02
起きてすぐに電話で予約を入れておいたとはいえ、せつらは全く待たされることもなく受付けの案内を受けた。もっともこの若者に関しては予約なしだって最優先に廻されるのだが、そこのところはせつら自身にも判ってはいるものの、よっぽどの緊急事態でない限り一応の礼儀として連絡は入れるのである。
院長専用の診察室は、柔らかで清潔な白い光で満ち溢れていた。
この院長はたまにインテリアに凝る癖があるらしく、気が向くと病院の内装もガラリと変えてしまう事がある。

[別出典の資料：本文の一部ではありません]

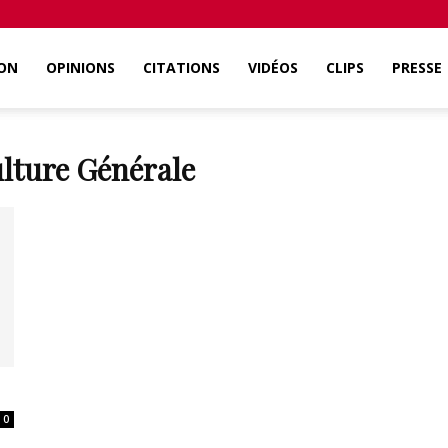
ON
OPINIONS
CITATIONS
VIDÉOS
CLIPS
PRESSE
lture Générale
0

せつらが前に視た院長専用診察室はアール・ヌーヴォー調のデザインだったが、今日来て視てみるとどんな仕組みになっているんだか、まるで中国の象牙細工のように机も薬品を入れた棚も壁から直に掘り出してあるように見える。
表面には細かな模様が刻み込まれ、せつらが腰掛けているのは鼈甲でできたような椅子だった。
病院の診察室としてはとても無駄で贅沢で不似合いなデザインのように思えるのだが、実際に見てみると不自然さはまるで感じられず、しっとりと落ち着いた感じの色合いと質感で、むしろ不安な思いを抱えて救いを求めてやってくる患者を、安心させリラックスさせるような効果があるようであった。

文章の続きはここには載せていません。